▸ ACTIVITY
Starting at the line below with "call through the executor that completes" and stopping at the line with "Notice #01-2024: C.I.A", please print each line exactly, those two included, and skip every picture.
╭─ DATA SHOWN
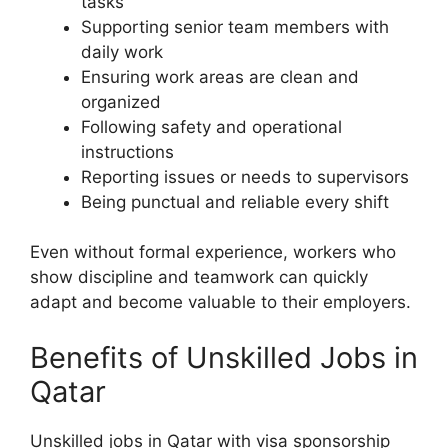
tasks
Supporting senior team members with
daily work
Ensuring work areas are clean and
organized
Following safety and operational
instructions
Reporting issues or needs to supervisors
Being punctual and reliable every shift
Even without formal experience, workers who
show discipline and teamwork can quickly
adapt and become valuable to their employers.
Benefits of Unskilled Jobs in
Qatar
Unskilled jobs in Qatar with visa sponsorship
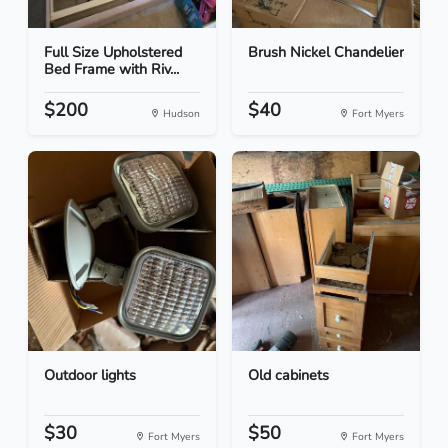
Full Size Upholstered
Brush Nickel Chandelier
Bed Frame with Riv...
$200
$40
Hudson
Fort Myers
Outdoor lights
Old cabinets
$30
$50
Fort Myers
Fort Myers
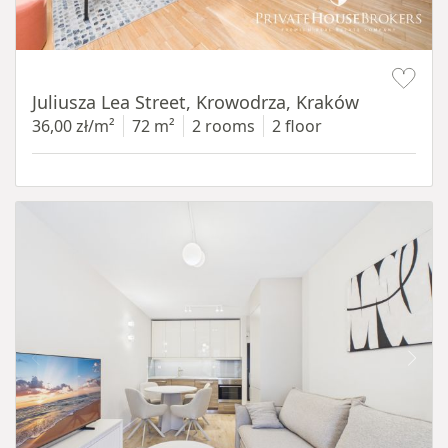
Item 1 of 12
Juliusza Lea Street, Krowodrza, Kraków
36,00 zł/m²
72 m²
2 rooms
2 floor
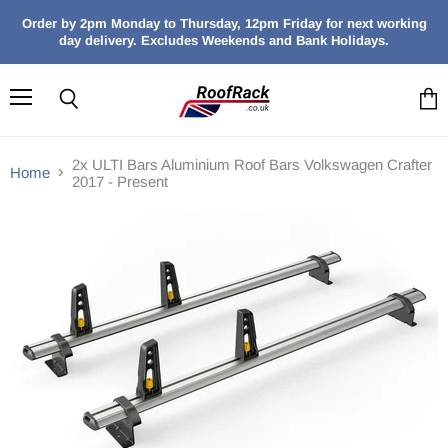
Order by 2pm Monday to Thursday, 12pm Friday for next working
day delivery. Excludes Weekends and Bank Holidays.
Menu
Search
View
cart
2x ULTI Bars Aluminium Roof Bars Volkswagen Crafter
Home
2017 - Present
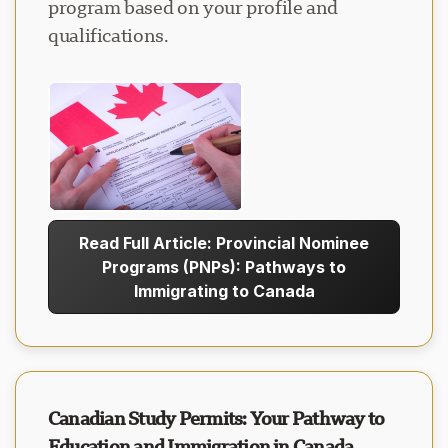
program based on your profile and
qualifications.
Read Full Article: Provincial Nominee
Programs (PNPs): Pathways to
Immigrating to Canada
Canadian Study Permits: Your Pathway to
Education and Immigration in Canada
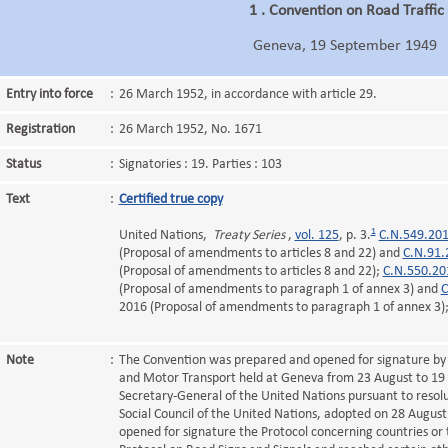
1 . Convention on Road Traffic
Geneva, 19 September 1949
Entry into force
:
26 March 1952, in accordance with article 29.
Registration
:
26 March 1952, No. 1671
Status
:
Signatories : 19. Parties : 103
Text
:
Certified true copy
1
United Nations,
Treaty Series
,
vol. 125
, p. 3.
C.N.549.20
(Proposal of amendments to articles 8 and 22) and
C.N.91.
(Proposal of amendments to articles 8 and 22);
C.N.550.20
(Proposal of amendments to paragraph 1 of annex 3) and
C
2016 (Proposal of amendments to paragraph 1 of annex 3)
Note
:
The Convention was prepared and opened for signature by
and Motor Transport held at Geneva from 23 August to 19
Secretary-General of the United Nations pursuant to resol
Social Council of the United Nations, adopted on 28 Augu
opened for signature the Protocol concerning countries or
╰─
╭─ DATA SHOWN
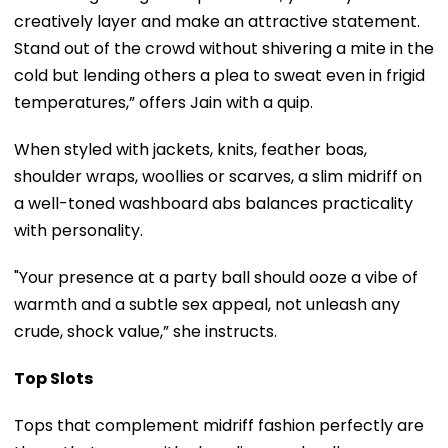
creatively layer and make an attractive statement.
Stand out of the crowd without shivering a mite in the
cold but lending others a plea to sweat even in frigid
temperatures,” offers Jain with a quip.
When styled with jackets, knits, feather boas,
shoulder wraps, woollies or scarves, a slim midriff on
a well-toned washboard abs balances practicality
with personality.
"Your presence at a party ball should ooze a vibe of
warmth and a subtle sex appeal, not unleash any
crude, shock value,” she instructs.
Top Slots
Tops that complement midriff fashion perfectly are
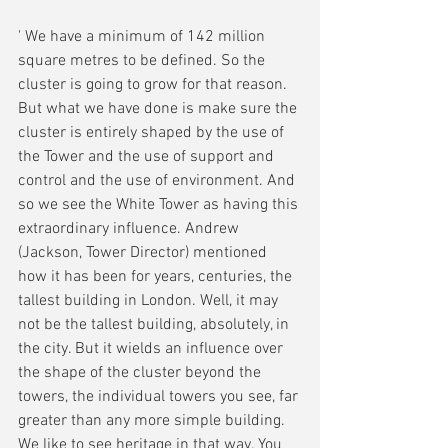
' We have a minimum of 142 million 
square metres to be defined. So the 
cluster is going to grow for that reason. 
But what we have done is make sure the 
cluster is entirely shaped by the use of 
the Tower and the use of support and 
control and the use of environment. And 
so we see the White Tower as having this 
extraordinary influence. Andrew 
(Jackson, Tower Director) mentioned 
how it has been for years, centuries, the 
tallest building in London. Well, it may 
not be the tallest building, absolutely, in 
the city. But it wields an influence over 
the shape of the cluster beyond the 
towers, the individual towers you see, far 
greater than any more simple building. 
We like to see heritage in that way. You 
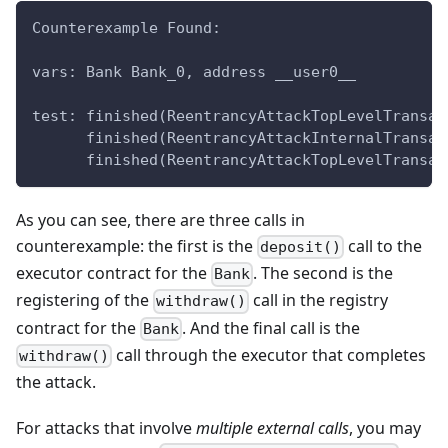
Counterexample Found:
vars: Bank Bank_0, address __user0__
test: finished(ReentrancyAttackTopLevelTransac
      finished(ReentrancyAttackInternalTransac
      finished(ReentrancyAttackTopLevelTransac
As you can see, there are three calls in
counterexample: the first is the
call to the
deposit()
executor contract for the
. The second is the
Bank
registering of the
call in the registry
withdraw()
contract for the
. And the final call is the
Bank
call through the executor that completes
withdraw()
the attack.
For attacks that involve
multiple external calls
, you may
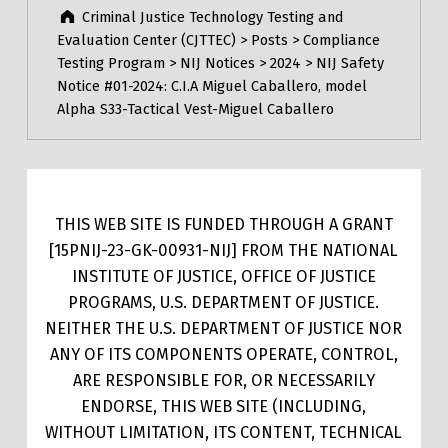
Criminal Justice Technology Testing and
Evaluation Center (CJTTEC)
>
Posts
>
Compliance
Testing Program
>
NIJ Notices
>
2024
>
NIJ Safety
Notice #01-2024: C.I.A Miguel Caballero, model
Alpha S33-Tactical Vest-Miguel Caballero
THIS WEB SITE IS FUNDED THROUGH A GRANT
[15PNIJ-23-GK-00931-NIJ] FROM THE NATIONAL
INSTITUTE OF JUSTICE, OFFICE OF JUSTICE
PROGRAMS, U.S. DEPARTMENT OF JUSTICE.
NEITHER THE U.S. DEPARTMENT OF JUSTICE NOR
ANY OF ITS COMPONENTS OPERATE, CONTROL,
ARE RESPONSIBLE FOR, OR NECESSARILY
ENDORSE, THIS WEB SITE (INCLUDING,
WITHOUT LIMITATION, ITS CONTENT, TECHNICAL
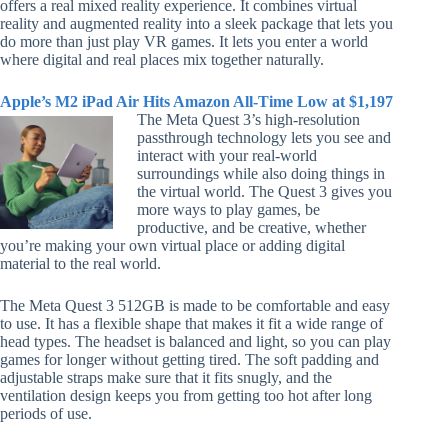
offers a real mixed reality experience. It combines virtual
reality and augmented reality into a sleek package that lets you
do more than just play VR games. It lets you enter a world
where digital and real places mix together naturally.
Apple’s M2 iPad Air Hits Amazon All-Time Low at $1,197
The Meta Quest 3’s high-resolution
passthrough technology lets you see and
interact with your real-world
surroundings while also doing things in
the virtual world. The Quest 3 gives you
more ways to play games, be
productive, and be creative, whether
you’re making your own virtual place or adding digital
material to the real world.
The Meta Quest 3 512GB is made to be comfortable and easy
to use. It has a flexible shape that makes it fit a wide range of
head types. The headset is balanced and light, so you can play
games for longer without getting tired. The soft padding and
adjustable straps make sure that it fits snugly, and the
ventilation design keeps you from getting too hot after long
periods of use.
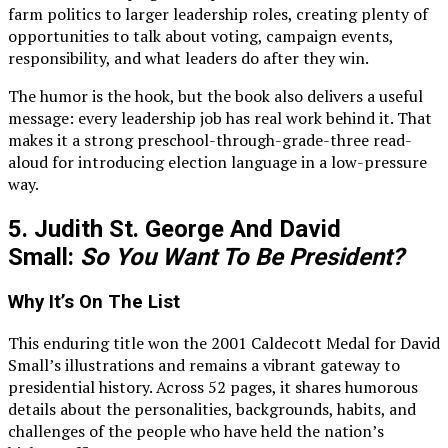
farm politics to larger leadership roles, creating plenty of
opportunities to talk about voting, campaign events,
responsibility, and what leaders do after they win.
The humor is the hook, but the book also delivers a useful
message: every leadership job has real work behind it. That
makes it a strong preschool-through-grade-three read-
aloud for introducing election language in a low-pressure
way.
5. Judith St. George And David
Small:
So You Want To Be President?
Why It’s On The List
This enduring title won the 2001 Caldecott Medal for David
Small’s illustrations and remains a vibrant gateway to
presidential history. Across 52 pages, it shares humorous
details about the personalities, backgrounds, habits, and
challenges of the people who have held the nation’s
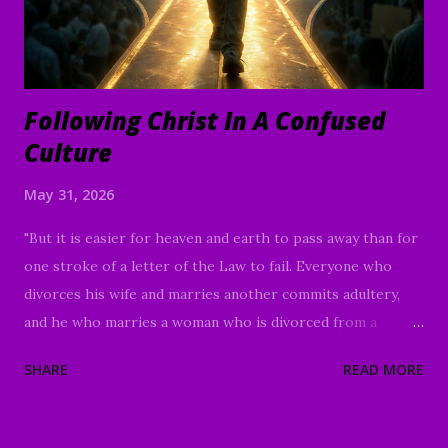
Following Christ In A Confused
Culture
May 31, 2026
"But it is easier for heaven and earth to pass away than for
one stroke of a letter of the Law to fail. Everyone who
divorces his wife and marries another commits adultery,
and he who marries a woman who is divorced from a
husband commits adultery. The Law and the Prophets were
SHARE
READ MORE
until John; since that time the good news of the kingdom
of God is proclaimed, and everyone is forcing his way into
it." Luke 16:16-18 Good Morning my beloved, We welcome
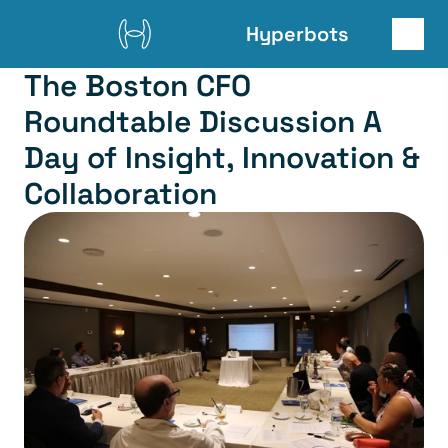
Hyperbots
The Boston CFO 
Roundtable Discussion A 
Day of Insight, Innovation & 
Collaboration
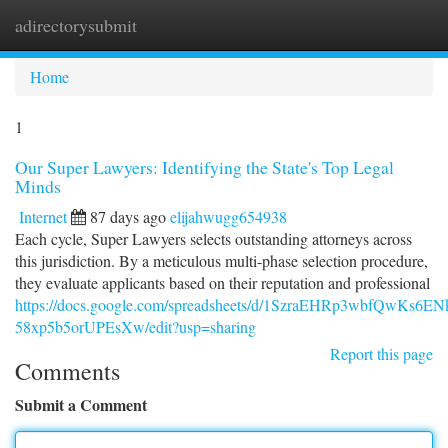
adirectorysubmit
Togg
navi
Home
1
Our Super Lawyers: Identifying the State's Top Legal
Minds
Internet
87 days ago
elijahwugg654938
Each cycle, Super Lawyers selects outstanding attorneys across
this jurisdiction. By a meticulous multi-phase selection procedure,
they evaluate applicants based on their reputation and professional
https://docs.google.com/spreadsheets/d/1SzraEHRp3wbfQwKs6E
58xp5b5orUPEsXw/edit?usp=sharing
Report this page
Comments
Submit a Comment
╰─
╭─ DATA SHOWN
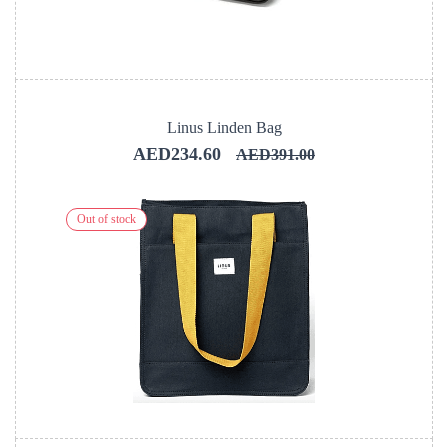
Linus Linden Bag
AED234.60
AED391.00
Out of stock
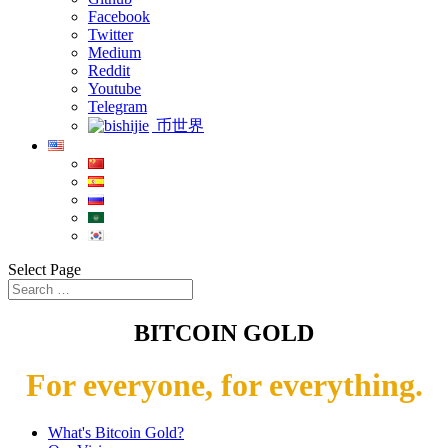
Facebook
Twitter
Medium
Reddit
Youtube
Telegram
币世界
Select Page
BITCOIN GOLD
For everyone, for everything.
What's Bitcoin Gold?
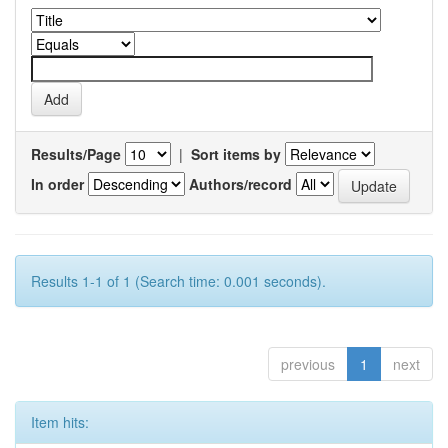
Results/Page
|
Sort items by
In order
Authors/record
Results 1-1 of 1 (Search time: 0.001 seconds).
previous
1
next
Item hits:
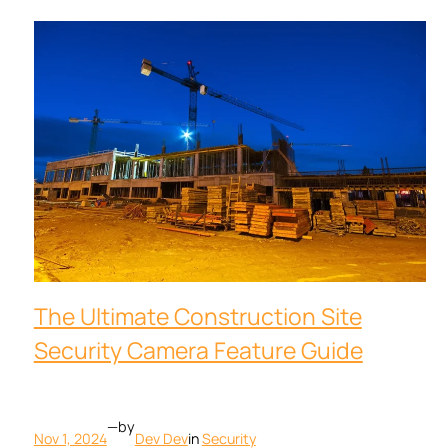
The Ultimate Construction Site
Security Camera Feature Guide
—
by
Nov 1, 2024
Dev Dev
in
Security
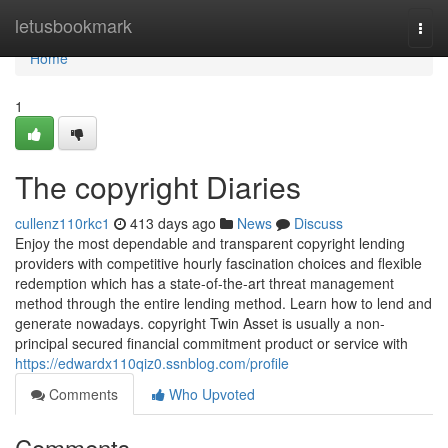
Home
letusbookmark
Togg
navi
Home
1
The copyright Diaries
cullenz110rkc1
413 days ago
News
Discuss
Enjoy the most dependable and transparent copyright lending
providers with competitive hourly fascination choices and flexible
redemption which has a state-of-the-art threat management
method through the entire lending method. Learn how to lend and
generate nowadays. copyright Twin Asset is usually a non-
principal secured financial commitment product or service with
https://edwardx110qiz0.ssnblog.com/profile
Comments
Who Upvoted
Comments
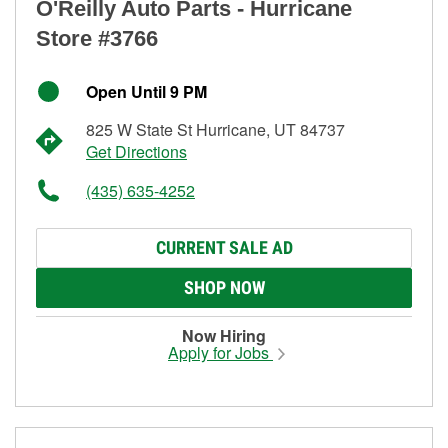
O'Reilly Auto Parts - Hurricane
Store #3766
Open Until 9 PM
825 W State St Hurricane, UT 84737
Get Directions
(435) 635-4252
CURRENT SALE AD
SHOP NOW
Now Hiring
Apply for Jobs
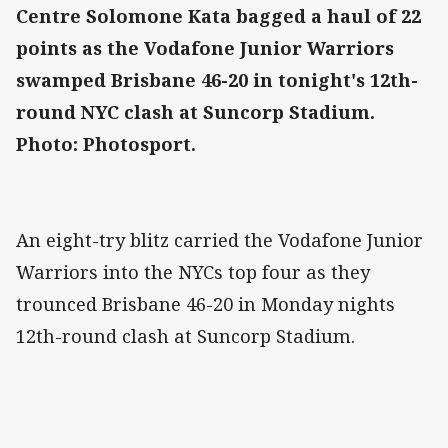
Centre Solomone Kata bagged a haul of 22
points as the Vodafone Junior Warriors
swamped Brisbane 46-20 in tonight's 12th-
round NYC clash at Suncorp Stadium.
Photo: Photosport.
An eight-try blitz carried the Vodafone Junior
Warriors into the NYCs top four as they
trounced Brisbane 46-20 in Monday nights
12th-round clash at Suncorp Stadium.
╰─
▸ EXERCISE OUTPUT
call through the executor that completes
withdraw()
the attack.
For attacks that involve
multiple external calls
, you may
Criminal Justice Technology Testing and
Evaluation Center (CJTTEC)
>
Posts
>
Compliance
Testing Program
>
NIJ Notices
>
2024
>
NIJ Safety
Notice #01-2024: C.I.A Miguel Caballero, model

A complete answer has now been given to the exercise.